C’est cette troisième option que les juges ont décidé. Les deux parties à la procédure peuvent toutefois demander à la Chambre préliminaire l’autorisation d’interjeter appel contre la décision sur la confirmation des charges.
Pourquoi la décision sur la confirmation des charges a-t-elle été rendue en retard, comme certains disent ?
La décision rendue aujourd’hui par les juges n’est pas arrivée en retard. Selon les règles de procédure devant la CPI, le délai de 60 jours dont bénéficie la Chambre pour rendre sa décision, a commencé à courir à partir du premier jour ouvrable suivant le dépôt des observations écrites finales, d’où en pratique le fait que le délai a commencé à courir le 2 avril (premier jour ouvrable après le 28 mars), et donc la décision devait être rendue au plus tard le lundi 3 juin 2013, comme elle l’a été. Les juges ont minutieusement examiné les éléments présentés à l’oral et par écrit, par les parties et participants à l’affaire, et ont conclu qu’il était nécessaire de demander un complément d’information avant de prendre une décision sur la confirmation des charges.
Pourquoi la décision a-t-elle été adoptée avec une opinion dissidente ? Quel cela signifie t’il ? Que pense la juge qui a émis cette opinion dissidente ?
En l’absence d’un consensus, une Chambre préliminaire peut adopter sa décision à la majorité. Une opinion dissidente, donc ne concluant pas au même résultat, peut être attachée à la décision de la majorité. Celle-ci expose alors la position du juge, différente de celle de la majorité, mais elle n’a pas d’autorité judiciaire.
En ce qui concerne la décision ajournant l’audience de confirmation des charges, Mme le juge Sylvia Fernandez de Gurmendi a adopté une opinion dissidente.

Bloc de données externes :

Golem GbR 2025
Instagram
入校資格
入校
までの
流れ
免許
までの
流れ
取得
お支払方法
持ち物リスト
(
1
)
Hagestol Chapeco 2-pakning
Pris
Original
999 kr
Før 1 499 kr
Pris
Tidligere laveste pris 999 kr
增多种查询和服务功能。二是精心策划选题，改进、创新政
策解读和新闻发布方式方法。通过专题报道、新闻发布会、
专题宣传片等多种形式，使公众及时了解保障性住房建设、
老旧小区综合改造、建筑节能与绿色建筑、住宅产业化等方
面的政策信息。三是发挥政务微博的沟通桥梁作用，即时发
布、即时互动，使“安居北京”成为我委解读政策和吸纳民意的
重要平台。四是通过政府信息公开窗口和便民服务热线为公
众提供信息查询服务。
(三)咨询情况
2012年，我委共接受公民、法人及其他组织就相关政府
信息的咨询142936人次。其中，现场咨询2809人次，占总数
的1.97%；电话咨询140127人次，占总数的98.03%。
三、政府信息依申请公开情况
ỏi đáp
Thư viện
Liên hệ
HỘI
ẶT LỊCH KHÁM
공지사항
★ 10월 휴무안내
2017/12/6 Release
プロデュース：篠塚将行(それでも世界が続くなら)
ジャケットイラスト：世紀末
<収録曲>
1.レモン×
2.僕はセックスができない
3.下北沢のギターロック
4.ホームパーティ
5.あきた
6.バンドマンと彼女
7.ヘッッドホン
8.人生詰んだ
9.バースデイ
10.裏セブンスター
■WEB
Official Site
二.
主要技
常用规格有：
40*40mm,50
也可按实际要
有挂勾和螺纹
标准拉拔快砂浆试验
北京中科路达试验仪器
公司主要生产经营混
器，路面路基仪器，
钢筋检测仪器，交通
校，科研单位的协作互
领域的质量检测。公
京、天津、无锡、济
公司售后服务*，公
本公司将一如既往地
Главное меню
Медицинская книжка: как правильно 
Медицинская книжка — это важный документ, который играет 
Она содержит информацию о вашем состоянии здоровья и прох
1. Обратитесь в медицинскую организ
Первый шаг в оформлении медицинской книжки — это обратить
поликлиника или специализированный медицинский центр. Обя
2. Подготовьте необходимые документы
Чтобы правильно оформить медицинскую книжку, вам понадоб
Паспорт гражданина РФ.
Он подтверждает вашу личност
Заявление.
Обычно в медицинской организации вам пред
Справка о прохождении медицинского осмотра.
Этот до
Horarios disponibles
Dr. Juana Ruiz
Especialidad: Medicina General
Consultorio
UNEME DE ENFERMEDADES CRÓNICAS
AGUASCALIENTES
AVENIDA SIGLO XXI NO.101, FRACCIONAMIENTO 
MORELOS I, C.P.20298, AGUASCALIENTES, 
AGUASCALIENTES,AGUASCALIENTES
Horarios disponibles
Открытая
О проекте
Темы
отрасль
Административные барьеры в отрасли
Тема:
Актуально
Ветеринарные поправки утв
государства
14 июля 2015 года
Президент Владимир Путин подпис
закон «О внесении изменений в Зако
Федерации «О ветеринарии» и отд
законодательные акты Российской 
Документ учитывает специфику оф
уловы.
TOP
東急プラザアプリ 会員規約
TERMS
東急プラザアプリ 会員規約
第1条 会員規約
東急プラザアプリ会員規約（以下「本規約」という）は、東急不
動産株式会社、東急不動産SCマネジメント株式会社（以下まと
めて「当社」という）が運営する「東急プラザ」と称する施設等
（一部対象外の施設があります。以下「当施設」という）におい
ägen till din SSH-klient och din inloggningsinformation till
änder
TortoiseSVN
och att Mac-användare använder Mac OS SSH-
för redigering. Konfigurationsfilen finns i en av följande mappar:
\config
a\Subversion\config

En effet, l’opinion de Mme juge de Gurmendi diverge de l’opinion de la majorité sur plusieurs points qui ont amené la majorité à ajourner l’audience et à ne pas décider sur la confirmation des charges d’après les preuves déjà présentées.
Que va-t-il se passer pour Laurent Gbagbo ? Va t’il être libéré et rentrer en Côte d’Ivoire ou sera-t-il maintenu en détention ?
Dans l’attente de la décision sur la confirmation des charges, les juges ont considéré qu’il est nécessaire de maintenir M. Gbagbo en détention à la CPI. Les juges sont tenus d’examiner, au moins tous les 120 jours, la question du maintien en détention des suspects.
Quelles conséquences cette décision a t’elle pour les victimes ? Cela veut-il dire que la Cour ne les considère pas comme de vraies victimes ?
Les juges n’ont ni confirmé ni rejeté les charges, mais ont décidé d’ajourner l’audience et de demander plus d’informations. L’affaire à l’encontre de Laurent Gbagbo reste ouverte et la participation des victimes continue à avoir lieu dans les mêmes conditions qu’avant.